People are used to controlling machines. They don’t do that anymore


If satiation It’s so easy, why wouldn’t you feel more satisfied already? Because it’s getting harder. It’s still easy to experience individual accomplishments of gratification when you find them (or they find you). But the normal conditions that once produced so much satisfaction have gradually receded. Invisible choices in design, business, and social life have made it difficult for you to engage directly with the sensory world.

This problem has crept up on me, and maybe on you too. Slowly, over time, the world began to withdraw from us. Automation took over mundane tasks. Things that used to have buttons suddenly don’t anymore. Basic activities have been taken over by computers. I was slow to notice this happening too. But once I did, I saw it everywhere, every day. I can’t tell you when the realization fully formed in my mind. But the turning point came one humble day when I was driving home from work.

I drive a small Volkswagen hatchback, the kind the fanatics call a “hot hatch.” It’s not a sports car and it’s not luxury, but it’s a lot of fun to drive. That’s partly because it comes with a manual transmission — or at least it did when I bought my car over 15 years ago. Manual transmissions, or stick transmissions, were popular because they were cheaper to purchase, easier to maintain, and more cost-effective to operate than automatic transmissions.

And in America, where big cars, open roads, and freeway traffic have become a cultural cornerstone, stick shift has been in decline for many years. But also around the world, even in Europe and Asia, where the high cost of gas has made better manual fuel economy worthwhile. In 2000, auto retailer CarMax reported that more than 15% of its new and used vehicles were fixed-shift vehicles. By 2020, this number had dropped to 2.4%. In recent years, Mercedes and Volkswagen, makers of the hot pickup, have announced plans to discontinue manual transmissions globally. Other makers followed suit.

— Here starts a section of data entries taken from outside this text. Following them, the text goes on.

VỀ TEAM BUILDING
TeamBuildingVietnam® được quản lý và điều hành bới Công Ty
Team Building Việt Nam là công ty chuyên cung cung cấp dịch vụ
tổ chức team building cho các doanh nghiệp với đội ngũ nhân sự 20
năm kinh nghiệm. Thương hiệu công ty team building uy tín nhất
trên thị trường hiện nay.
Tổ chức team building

Car enthusiasts have been lamenting the decline of the CVT for many years already. Car and Driver magazine even launched a campaign called “Save the Manuals” in 2010, arguing that learning to “operate the entire vehicle” would provide drivers with a better experience. Around the same time, philosopher Matthew Crawford devoted a large portion of his best-selling book to it Shop the Soulcraft category To explain how the hard work of repairing motorcycles has infused his life with rich meaning; In 2020 he published a follow-up, Why do we drive?which made operating a car an act of autonomy.

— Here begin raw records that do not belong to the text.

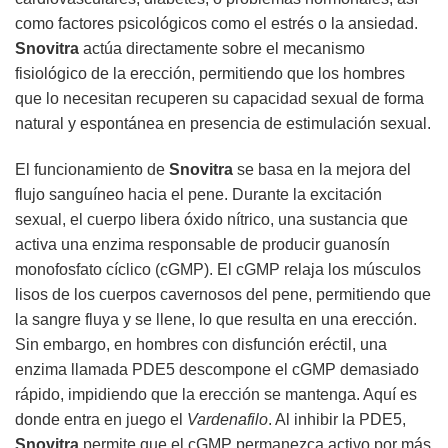
como factores psicológicos como el estrés o la ansiedad.
Snovitra
actúa directamente sobre el mecanismo
fisiológico de la erección, permitiendo que los hombres
que lo necesitan recuperen su capacidad sexual de forma
natural y espontánea en presencia de estimulación sexual.
El funcionamiento de
Snovitra
se basa en la mejora del
flujo sanguíneo hacia el pene. Durante la excitación
sexual, el cuerpo libera óxido nítrico, una sustancia que
activa una enzima responsable de producir guanosín
monofosfato cíclico (cGMP). El cGMP relaja los músculos
lisos de los cuerpos cavernosos del pene, permitiendo que
la sangre fluya y se llene, lo que resulta en una erección.
Sin embargo, en hombres con disfunción eréctil, una
enzima llamada PDE5 descompone el cGMP demasiado
rápido, impidiendo que la erección se mantenga. Aquí es
donde entra en juego el
Vardenafilo
. Al inhibir la PDE5,
Snovitra
permite que el cGMP permanezca activo por más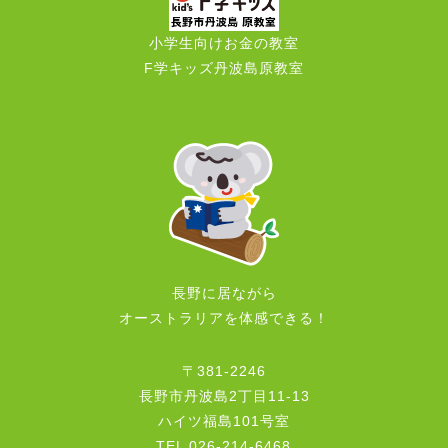
小学生向けお金の教室
F学キッズ丹波島原教室
長野に居ながら
オーストラリアを体感できる！
〒381-2246
長野市丹波島2丁目11-13
ハイツ福島101号室
TEL 026-214-6468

Crawford took up Car and Driver as a life philosophy. Maintaining “the natural links between action and perception,” as he puts it, is essential—not only to operate a car safely and efficiently, but also to feel fully human in the age of machines. Like the clothes you wear, the food you eat, the apartment you live in, and machines, they expand your experience while also changing it. The car (or computer, paintbrush, marshmallow) is a prosthetic. When you wear a suit, you become yourself, but different. Just like a rider riding a horse, or a driver driving a car.

To illustrate this point, Crawford tells a story about test driving a 400-horsepower Audi RS3 with all the options, including the automatic transmission. He says it was strong and capable, but he “couldn’t communicate with the car.” The human operator and the machine felt out of sync.

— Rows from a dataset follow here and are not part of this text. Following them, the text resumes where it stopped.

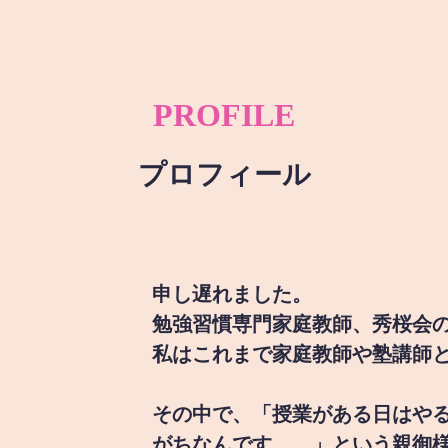
PROFILE
プロフィール
申し遅れました。
勉強習慣専門家庭教師、秀桜会
私はこれまで家庭教師や塾講師
その中で、「授業がある日はや
がちなんです。。」という親御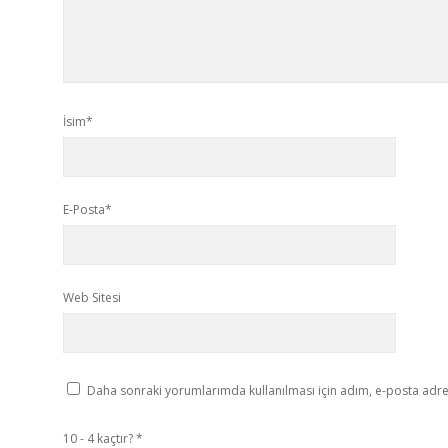
İsim*
E-Posta*
Web Sitesi
Daha sonraki yorumlarımda kullanılması için adım, e-posta adres
10 - 4 kaçtır?
*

This is a valuable note. The Crawford Complaint may have felt a bit disconnected at the time, making it attractive to gearheads who still cared about the clutch and shifting. But after only a few years, it became clear that soon enough, no one They will be able to do this because of electric cars.

Cars with internal combustion engines burn fuel to spin the drives, which require gears to transfer the power generated by the engine to the wheels. But electric vehicles have a completely different propulsion system. Their electric motors transfer power more smoothly to the wheels. When the manual finally stops, something bigger than driving will be lost as well: an essential, everyday device that anyone — even if it’s not you — can feel like actually works.